━━━━━ SOURCE MATERIAL ━━━━━

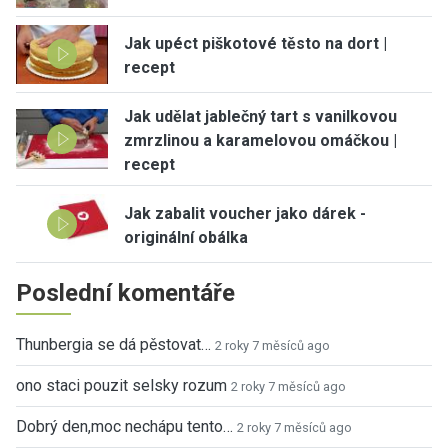
Jak upéct piškotové těsto na dort |
recept
Jak udělat jablečný tart s vanilkovou
zmrzlinou a karamelovou omáčkou |
recept
Jak zabalit voucher jako dárek -
originální obálka
Poslední komentáře
Thunbergia se dá pěstovat…
2 roky 7 měsíců ago
ono staci pouzit selsky rozum
2 roky 7 měsíců ago
Dobrý den,moc nechápu tento…
2 roky 7 měsíců ago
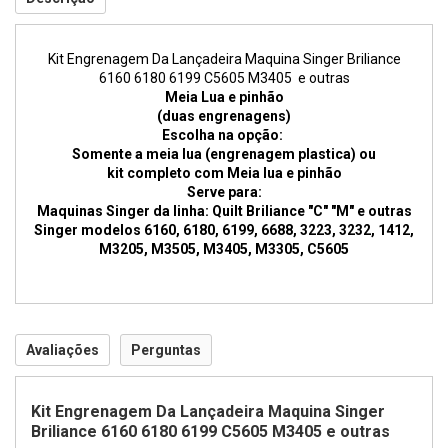
Kit Engrenagem Da Lançadeira Maquina Singer Briliance
6160 6180 6199 C5605 M3405 e outras
Meia Lua e pinhão
(duas engrenagens)
Escolha na opção:
Somente a meia lua (engrenagem plastica) ou
kit completo com Meia lua e pinhão
Serve para:
Maquinas Singer da linha: Quilt Briliance "C" "M" e outras
Singer modelos 6160, 6180, 6199, 6688, 3223, 3232, 1412,
M3205, M3505, M3405, M3305, C5605
Avaliações
Perguntas
Kit Engrenagem Da Lançadeira Maquina Singer
Briliance 6160 6180 6199 C5605 M3405 e outras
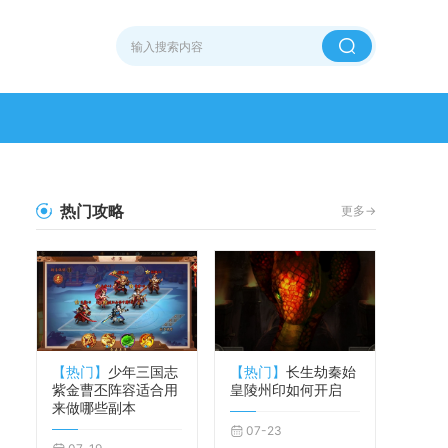
热门攻略
更多->
【热门】
少年三国志
【热门】
长生劫秦始
紫金曹丕阵容适合用
皇陵州印如何开启
来做哪些副本
07-23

━━━━━

EXERCISE DESCRIPTION: Search the data above for the string "Singer" and copy each line that has it.

REPLY:
Kit Engrenagem Da Lançadeira Maquina Singer Briliance
Maquinas Singer da linha: Quilt Briliance "C" "M" e outras
Singer modelos 6160, 6180, 6199, 6688, 3223, 3232, 1412,
Kit Engrenagem Da Lançadeira Maquina Singer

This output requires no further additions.